Upstream, one side of the rainforest is as it should be: a dense, tangle of green ferns, shrubs and trees. The other is brown and black, an understory scorched.

Left: An unharmed patch of rainforest in Australia's New England National Park. Right: Another section of the rainforest that burned during Australia's unprecedented wildfires.
Nathan Roth / NPR

For Graham, who trains people about wildfire for the Nature Conservation Council, an Australian environmental group, it's a signal of how much things have changed. Fires are burning with greater intensity and more frequently in places that are used to it, and expanding into places that are not. Australia's rainforests are just the most recent, sobering example.

More than half of the Gondwana rainforests, a World Heritage site, burned during the 2019-2020 fire season.

"These are consistent patterns across whole biomes of the planet now," Graham says. "We're in the Pyrocene, the age of fire."

"There are very few forests on the planet that are as old as these," says ecologist Mark Graham.
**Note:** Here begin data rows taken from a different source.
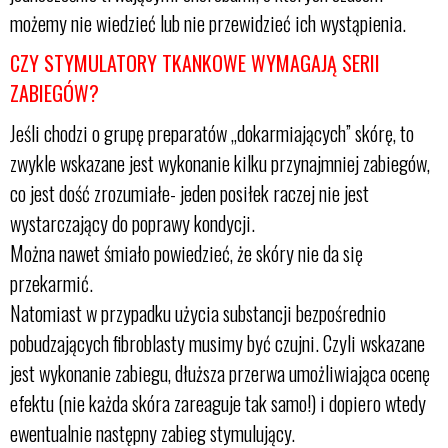
możemy nie wiedzieć lub nie przewidzieć ich wystąpienia.
CZY
STYMULATORY TKANKOWE
WYMAGAJĄ SERII
ZABIEGÓW?
Jeśli chodzi o grupę preparatów „dokarmiających” skórę, to
zwykle wskazane jest wykonanie kilku przynajmniej zabiegów,
co jest dość zrozumiałe- jeden posiłek raczej nie jest
wystarczający do poprawy kondycji.
Można nawet śmiało powiedzieć, że skóry nie da się
przekarmić.
Natomiast w przypadku użycia substancji bezpośrednio
pobudzających fibroblasty musimy być czujni. Czyli wskazane
jest wykonanie zabiegu, dłuższa przerwa umożliwiająca ocenę
efektu (nie każda skóra zareaguje tak samo!) i dopiero wtedy
ewentualnie następny zabieg stymulujący.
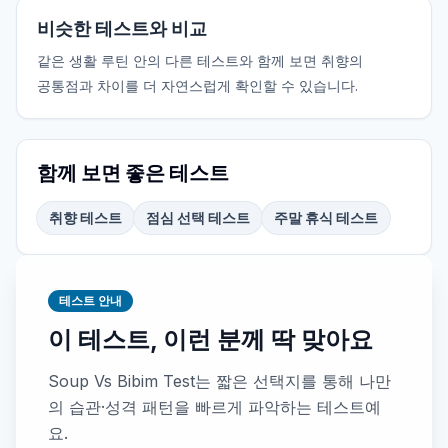
비슷한 테스트와 비교
같은 생활 루틴 안의 다른 테스트와 함께 보면 취향의
공통점과 차이를 더 자연스럽게 확인할 수 있습니다.
함께 보면 좋은 테스트
취향 테스트
점심 선택 테스트
주말 휴식 테스트
테스트 안내
이 테스트, 이런 분께 딱 맞아요
Soup Vs Bibim Test는 짧은 선택지를 통해 나만
의 습관·성격 패턴을 빠르게 파악하는 테스트예
요.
It's a global tragedy, he says, that so much of them burnt.
Nathan Rott / NPR

Human development "a vehicle" for expanding fire

Australia's season followed years of increasingly deadly and large fires around the world. Flames scorched more than a fifth of the country's forests, a globally unprecedented amount. That came amidst the hottest and driest summer on record. Researchers say human-caused climate change contributed to those conditions, making the fires more likely.

Globally though, the amount of land being burned in wildfires has actually declined over the last few decades. Despite the influence of climate change, human land-use, largely the increase of agriculture, has led to great reductions in the amount of savanna and grasslands that burn.

The same is not true for the world's rainforests. There, human land-use and climate change are working in disharmonious concert to intensify wildfire spread.

Take the Amazon, the largest tropical rainforest in the world. Last year, thousands of fires burned across Brazil, sparking concern around the world. Even the Pope chimed in.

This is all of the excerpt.